__GOAL OF THE EXERCISE__. In the data that follows, give the number of lines containing the word "Metropolitana". Offer no additional comment.

__DATASET RECORDS__.
════

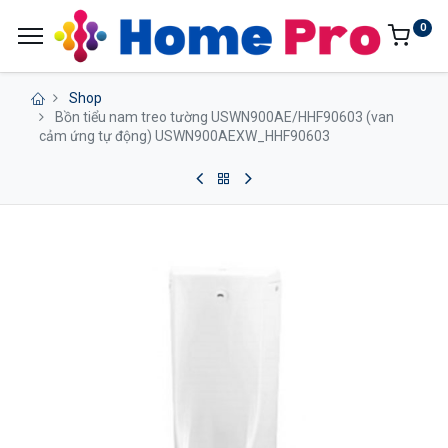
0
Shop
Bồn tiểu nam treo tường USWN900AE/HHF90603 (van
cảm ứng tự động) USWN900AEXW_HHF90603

════

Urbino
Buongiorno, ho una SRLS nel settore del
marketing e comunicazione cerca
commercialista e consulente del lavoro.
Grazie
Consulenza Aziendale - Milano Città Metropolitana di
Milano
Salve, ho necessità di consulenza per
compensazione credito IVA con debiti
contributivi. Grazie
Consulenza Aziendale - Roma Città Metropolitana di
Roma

════

__PROBLEM SOLUTION__. 2